**Exercise inputs**

:::::

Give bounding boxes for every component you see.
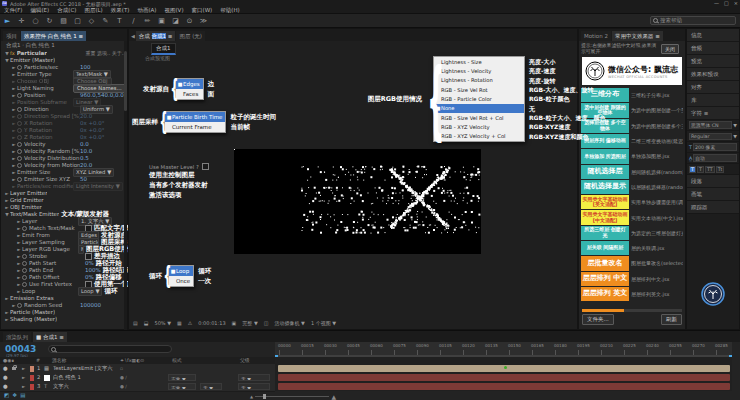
comp-toolbar-item[interactable]: ⚠ <box>188 320 192 326</box>
property-value[interactable]: 100000 <box>80 302 101 309</box>
tab-chinese-effects[interactable]: 常用中文效果器 ≡ <box>612 31 663 41</box>
layer-color-swatch[interactable] <box>30 366 34 372</box>
panel-对齐[interactable]: 对齐 <box>687 81 739 94</box>
rgb-usage-option[interactable]: ■None <box>434 104 524 113</box>
timeline-zoom-slider[interactable]: ▲ ▲ <box>250 394 336 398</box>
rgb-usage-option[interactable]: RGB - Particle Color <box>434 94 524 103</box>
refresh-button[interactable]: 刷新 <box>661 314 682 325</box>
menu-item[interactable]: 合成(C) <box>57 7 76 14</box>
font-family-select[interactable]: 思源黑体 CN <box>689 121 732 129</box>
menu-item[interactable]: 编辑(E) <box>30 7 49 14</box>
stopwatch-icon[interactable] <box>22 268 27 273</box>
rgb-usage-option[interactable]: RGB - XYZ Velocity <box>434 122 524 131</box>
tab-effect-controls[interactable]: 效果控件 白色 纯色 1 ≡ <box>21 31 86 41</box>
menu-item[interactable]: 效果(T) <box>111 7 130 14</box>
comp-toolbar-item[interactable]: 0:00:01:13 <box>198 320 225 326</box>
lock-icon[interactable] <box>12 367 16 370</box>
blend-mode-dropdown[interactable]: 正常 ▼ <box>168 374 196 381</box>
loop-option[interactable]: Once <box>169 276 193 286</box>
eye-icon[interactable]: ● <box>3 382 8 391</box>
tool-icon[interactable]: ∕ <box>129 17 138 25</box>
layer-color-swatch[interactable] <box>30 375 34 381</box>
script-button[interactable]: 层层排列 英文 <box>581 287 629 301</box>
stopwatch-icon[interactable] <box>17 303 22 308</box>
panel-跟踪器[interactable]: 跟踪器 <box>687 201 739 214</box>
rgb-usage-option[interactable]: RGB - Size Vel Rot + Col <box>434 113 524 122</box>
property-button[interactable]: Choose OBJ <box>73 77 112 86</box>
tool-icon[interactable]: ◪ <box>171 17 180 25</box>
trackmatte-dropdown[interactable]: 无 ▼ <box>200 383 222 390</box>
close-button[interactable]: × <box>734 0 738 6</box>
comp-toolbar-item[interactable]: 50% ▼ <box>154 320 171 326</box>
loop-option[interactable]: ■Loop <box>169 266 193 276</box>
tool-icon[interactable]: ▣ <box>157 17 166 25</box>
property-dropdown[interactable]: Loop ▼ <box>78 287 102 296</box>
emit-from-option[interactable]: ■Edges <box>176 79 203 89</box>
script-button[interactable]: 层批量改名 <box>581 256 629 270</box>
master-level-checkbox[interactable] <box>202 163 209 170</box>
property-value[interactable]: 20.0 <box>80 113 92 120</box>
menu-item[interactable]: 视图(V) <box>164 7 183 14</box>
tool-icon[interactable]: ▧ <box>59 17 68 25</box>
tool-icon[interactable]: ◇ <box>87 17 96 25</box>
menu-item[interactable]: 动画(A) <box>137 7 156 14</box>
script-button[interactable]: 所选三维层 创建灯光 <box>581 226 629 240</box>
tool-icon[interactable]: ↻ <box>45 17 54 25</box>
property-value[interactable]: 0x +0.0° <box>80 134 105 141</box>
character-toggle[interactable]: TT <box>705 166 715 173</box>
property-value[interactable]: 10.0 <box>80 148 92 155</box>
tab-scroll-arrow-icon[interactable]: ◀ <box>131 31 135 41</box>
tab-project[interactable]: 项目 <box>3 31 20 41</box>
composition-viewer[interactable] <box>234 149 481 254</box>
layer-duration-bar[interactable] <box>278 383 730 390</box>
stopwatch-icon[interactable] <box>17 121 22 126</box>
layer-sampling-option[interactable]: ■Particle Birth Time <box>165 112 225 122</box>
script-button[interactable]: 层关联 间隔图层 <box>581 241 629 255</box>
stopwatch-icon[interactable] <box>17 93 22 98</box>
blend-mode-dropdown[interactable]: 正常 ▼ <box>168 383 196 390</box>
stopwatch-icon[interactable] <box>17 65 22 70</box>
twirl-icon[interactable]: ► <box>22 382 25 391</box>
tool-icon[interactable]: ✛ <box>17 17 26 25</box>
panel-音频[interactable]: 音频 <box>687 42 739 55</box>
eye-icon[interactable]: ● <box>3 373 8 382</box>
layer-duration-bar[interactable] <box>278 374 730 381</box>
layer-switches[interactable]: ● ∕ <box>120 382 127 391</box>
help-search-box[interactable]: 搜索帮助 <box>650 16 736 25</box>
toolbar-overflow-icon[interactable]: ≫ <box>199 17 208 25</box>
timeline-search-box[interactable] <box>48 345 172 353</box>
font-style-select[interactable]: Regular <box>689 133 732 140</box>
panel-效果和预设[interactable]: 效果和预设 <box>687 68 739 81</box>
panel-段落[interactable]: 段落 <box>687 175 739 188</box>
rgb-usage-option[interactable]: Lightness - Rotation <box>434 76 524 85</box>
effect-header-links[interactable]: 重置 选项.. 关于.. <box>85 50 127 57</box>
maximize-button[interactable]: □ <box>724 0 729 6</box>
effect-controls-scrollbar[interactable] <box>124 41 127 331</box>
rgb-usage-option[interactable]: Lightness - Velocity <box>434 66 524 75</box>
stopwatch-icon[interactable] <box>17 107 22 112</box>
menu-item[interactable]: 图层(L) <box>84 7 102 14</box>
eye-icon[interactable]: ● <box>3 364 8 373</box>
stopwatch-icon[interactable] <box>22 254 27 259</box>
stopwatch-icon[interactable] <box>17 177 22 182</box>
timeline-toggle-icons[interactable]: ◩❖▤ <box>4 392 25 398</box>
comp-toolbar-item[interactable]: 活动摄像机 ▼ <box>274 320 304 326</box>
stopwatch-icon[interactable] <box>22 261 27 266</box>
layer-color-swatch[interactable] <box>30 384 34 390</box>
zoom-handle[interactable] <box>263 394 266 399</box>
stopwatch-icon[interactable] <box>17 135 22 140</box>
tool-icon[interactable]: ✎ <box>101 17 110 25</box>
comp-toolbar-item[interactable]: ◫ <box>264 320 269 326</box>
script-button[interactable]: 单独添加 所选图层 <box>581 149 629 163</box>
comp-toolbar-item[interactable]: 1 个视图 ▼ <box>311 320 336 326</box>
tool-icon[interactable]: T <box>115 17 124 25</box>
property-checkbox[interactable] <box>85 253 92 260</box>
character-toggle[interactable]: T <box>689 166 696 173</box>
stopwatch-icon[interactable] <box>17 114 22 119</box>
panel-character[interactable]: 字符 ≡ <box>687 107 739 120</box>
twirl-icon[interactable]: ► <box>22 364 25 373</box>
minimize-button[interactable]: — <box>714 0 719 6</box>
folder-button[interactable]: 文件夹... <box>582 314 614 325</box>
script-button[interactable]: 实用类文字基础动画 [英文适配] <box>581 195 629 209</box>
stopwatch-icon[interactable] <box>17 128 22 133</box>
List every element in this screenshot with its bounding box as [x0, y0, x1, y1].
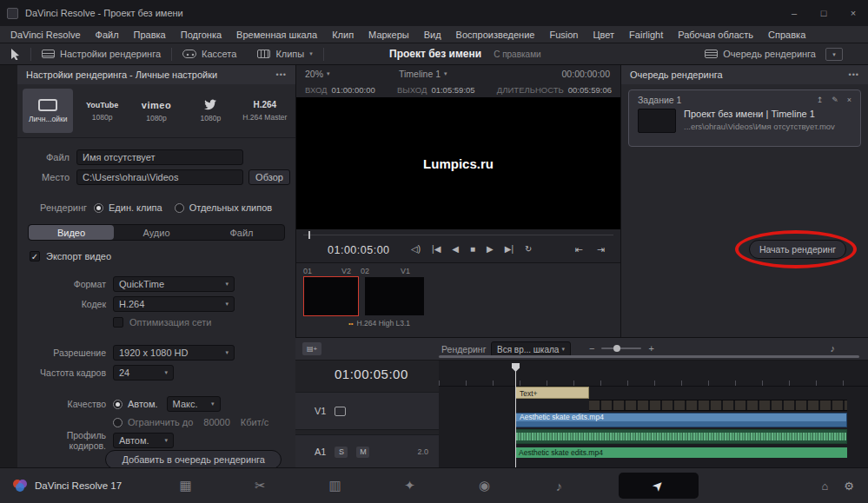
menu-help[interactable]: Справка	[768, 30, 805, 40]
stop-button[interactable]: ■	[470, 244, 475, 254]
video-clip[interactable]: Aesthetic skate edits.mp4	[515, 413, 847, 427]
format-select[interactable]: QuickTime ▾	[113, 276, 235, 292]
cut-page-icon[interactable]: ✂	[245, 478, 276, 493]
quality-max-select[interactable]: Макс. ▾	[167, 396, 221, 412]
project-manager-home-icon[interactable]: ⌂	[821, 480, 828, 493]
go-to-out-button[interactable]: ⇥	[597, 244, 605, 255]
timeline-zoom-slider[interactable]	[601, 347, 641, 349]
menu-markers[interactable]: Маркеры	[368, 30, 409, 40]
export-video-checkbox[interactable]: ✓	[30, 251, 40, 261]
single-clip-radio[interactable]	[94, 203, 103, 213]
chevron-down-icon: ▾	[225, 301, 229, 308]
toolbar-overflow-button[interactable]: ▾	[825, 48, 843, 61]
maximize-button[interactable]: □	[809, 0, 838, 26]
timeline-ruler[interactable]	[439, 361, 868, 387]
first-frame-button[interactable]: |◀	[432, 244, 441, 254]
video-clip-thumbnails[interactable]	[589, 400, 847, 411]
scrubber-playhead[interactable]	[308, 231, 310, 239]
settings-gear-icon[interactable]: ⚙	[844, 480, 854, 493]
individual-clips-radio[interactable]	[175, 203, 184, 213]
browse-button[interactable]: Обзор	[248, 169, 290, 185]
media-page-icon[interactable]: ▦	[170, 478, 202, 493]
step-back-button[interactable]: ◀	[452, 244, 459, 254]
tape-button[interactable]: Кассета	[172, 49, 247, 59]
menu-timeline[interactable]: Временная шкала	[236, 30, 317, 40]
menu-edit[interactable]: Правка	[134, 30, 166, 40]
network-optimization-checkbox[interactable]	[113, 317, 123, 328]
audio-clip[interactable]: Aesthetic skate edits.mp4	[515, 447, 847, 458]
viewer-zoom-select[interactable]: 20% ▾	[305, 69, 330, 79]
job-edit-icon[interactable]: ✎	[832, 96, 838, 104]
file-name-input[interactable]: Имя отсутствует	[76, 149, 243, 165]
fusion-page-icon[interactable]: ✦	[394, 478, 426, 493]
job-export-icon[interactable]: ↥	[817, 96, 824, 104]
clip1-thumbnail-selected[interactable]	[303, 276, 359, 316]
audio-meters-icon[interactable]: ♪	[831, 343, 836, 354]
add-to-render-queue-button[interactable]: Добавить в очередь рендеринга	[105, 450, 282, 469]
audio-clip-waveform[interactable]	[515, 429, 847, 444]
codec-select[interactable]: H.264 ▾	[113, 296, 235, 312]
preset-vimeo[interactable]: vimeo 1080p	[131, 89, 182, 133]
timeline-header: ▤+ Рендеринг Вся вр... шкала ▾ − + ♪	[295, 338, 868, 361]
solo-button[interactable]: S	[335, 447, 348, 458]
quality-restrict-radio[interactable]	[113, 418, 123, 427]
location-input[interactable]: C:\Users\ohrau\Videos	[76, 169, 243, 185]
minimize-button[interactable]: –	[779, 0, 809, 26]
queue-options-button[interactable]: •••	[849, 70, 859, 79]
quality-restrict-value[interactable]: 80000	[203, 417, 230, 427]
loop-button[interactable]: ↻	[525, 244, 532, 254]
menu-playback[interactable]: Воспроизведение	[456, 30, 535, 40]
last-frame-button[interactable]: ▶|	[505, 244, 514, 254]
deliver-page-active[interactable]: ➤	[619, 473, 699, 499]
menu-view[interactable]: Вид	[424, 30, 441, 40]
menu-fusion[interactable]: Fusion	[549, 30, 578, 40]
fairlight-page-icon[interactable]: ♪	[544, 479, 575, 493]
resolution-select[interactable]: 1920 x 1080 HD ▾	[113, 345, 235, 361]
close-button[interactable]: ×	[838, 0, 868, 26]
speaker-icon[interactable]: ◁)	[411, 244, 421, 254]
tab-video[interactable]: Видео	[29, 225, 114, 240]
zoom-out-button[interactable]: −	[589, 343, 594, 354]
start-render-button[interactable]: Начать рендеринг	[749, 240, 846, 259]
color-page-icon[interactable]: ◉	[469, 478, 500, 493]
tab-file[interactable]: Файл	[199, 225, 284, 240]
zoom-in-button[interactable]: +	[648, 343, 653, 354]
panel-options-button[interactable]: •••	[276, 70, 287, 79]
menu-trim[interactable]: Подгонка	[181, 30, 222, 40]
preset-youtube[interactable]: YouTube 1080p	[76, 89, 127, 133]
menu-davinci-resolve[interactable]: DaVinci Resolve	[10, 30, 81, 40]
track-enable-icon[interactable]	[335, 407, 346, 416]
timeline-tracks-area[interactable]: Text+ Aesthetic skate edits.mp4 Aestheti…	[439, 361, 868, 467]
quality-auto-radio[interactable]	[113, 400, 123, 409]
clip2-thumbnail[interactable]	[364, 276, 425, 316]
preset-custom[interactable]: Личн...ойки	[23, 89, 73, 133]
go-to-in-button[interactable]: ⇤	[575, 244, 583, 255]
encoding-profile-select[interactable]: Автом. ▾	[113, 433, 174, 448]
job-delete-icon[interactable]: ×	[847, 96, 851, 104]
menu-clip[interactable]: Клип	[332, 30, 354, 40]
track-header-v1[interactable]: V1	[295, 392, 439, 430]
preset-h264-master[interactable]: H.264 H.264 Master	[240, 89, 290, 133]
mute-button[interactable]: M	[356, 447, 369, 458]
viewer-scrubber[interactable]	[296, 229, 620, 240]
framerate-select[interactable]: 24 ▾	[113, 365, 174, 381]
clips-button[interactable]: Клипы ▾	[247, 49, 322, 59]
menu-file[interactable]: Файл	[96, 30, 119, 40]
title-clip[interactable]: Text+	[515, 387, 589, 399]
render-queue-toggle-button[interactable]: Очередь рендеринга	[705, 43, 816, 64]
timeline-scrollbar[interactable]	[439, 355, 859, 358]
timeline-options-icon[interactable]: ▤+	[302, 342, 321, 355]
viewer-panel: 20% ▾ Timeline 1 ▾ 00:00:00:00 ВХОД01:00…	[295, 65, 621, 337]
menu-color[interactable]: Цвет	[593, 30, 614, 40]
edit-page-icon[interactable]: ▥	[320, 478, 351, 493]
track-header-a1[interactable]: A1 S M 2.0	[295, 434, 439, 469]
timeline-select[interactable]: Timeline 1 ▾	[399, 69, 447, 79]
tab-audio[interactable]: Аудио	[114, 225, 199, 240]
menu-workspace[interactable]: Рабочая область	[678, 30, 753, 40]
render-settings-button[interactable]: Настройки рендеринга	[31, 49, 171, 59]
preset-twitter[interactable]: 1080p	[185, 89, 235, 133]
render-job-card[interactable]: Задание 1 ↥ ✎ × Проект без имени | Timel…	[628, 89, 861, 147]
play-button[interactable]: ▶	[487, 244, 494, 254]
menu-fairlight[interactable]: Fairlight	[629, 30, 663, 40]
pointer-tool-button[interactable]	[0, 49, 30, 60]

:::::

**Task directions**
When a line of the entries above contains the word "slider", include it in a tally, then give that tally alone.

**Problem solution**
2